Per la prima mostra di Fondazione Bvlgari le artiste Lara Favaretto e Monia Ben Hamouda hanno creato opere che dialogano con Biblioteca Nazionale Marciana.
Dal 9 maggio al 22 novembre 2026 Fondazione Bvlgari promuove la sua prima mostra. Si svolgerà nell’ambito degli eventi collaterali della 61ª Esposizione Internazionale d’Arte – La Biennale di Venezia. Ospitato nelle Sale Monumentali della Biblioteca Nazionale Marciana, luogo simbolo di custodia e trasmissione del sapere, il progetto espositivo riunisce due interventi site-specific. Momentary Monument – The Library di Lara Favaretto e Fragments of Fire Worship di Monia Ben Hamouda.

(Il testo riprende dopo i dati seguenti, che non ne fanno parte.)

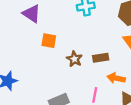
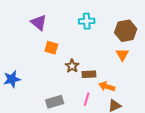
brown rectangle: (101, 58) -> (89, 74), moved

Ad aprire il percorso espositivo è Fragments of Fire Worship di Monia Ben Hamouda, un’installazione composta da due sculture al neon collocate nel Vestibolo. L’intervento di Fondazione Bvlgari alla Biblioteca Marciana si colloca nel contesto più ampio della presenza della maison come Partner Esclusivo dell’Esposizione Internazionale d’Arte della Biennale di Venezia per le prossime tre edizioni fino al 2030 e che, in occasione della 61ª edizione, vedrà nel suo padiglione nello Spazio Esedra dei Giardini, un intervento dell’artista canadese Lotus L. Kang.
Fondazione Bvlgari X Venice Project
Nel Salone Sansovino, Lara Favaretto presenta la settima e ultima edizione di Momentary Monument – The Library. Il progetto prende forma attraverso un dialogo con biblioteche di atenei e istituti nazionali, accademie e collezioni private, che hanno contribuito con donazioni di volumi. Fondata dalla donazione del Cardinale Bessarione nel 1468 e progettata da Jacopo Sansovino, la Biblioteca Marciana incarna un’idea di conoscenza come organismo vivo, esposto alla trasformazione, alla revisione, ma anche all’oblio.
Nata all’inizio del 2024, Fondazione Bvlgari rafforza un impegno culturale e filantropico profondamente radicato nell’identità della maison e sviluppato attraverso un’importante serie di iniziative che si rivolgono alla preservazione del patrimonio storico-artistico così come al sostegno dell’arte contemporanea. In questo ambito si inseriscono la partnership in corso con la Biennale del Whitney. Ed anche la co-lab con il Museo MAXXI di Roma per il MAXXI Bvlgari Prize, premio biennale dedicato ai giovani artisti attivi in Italia.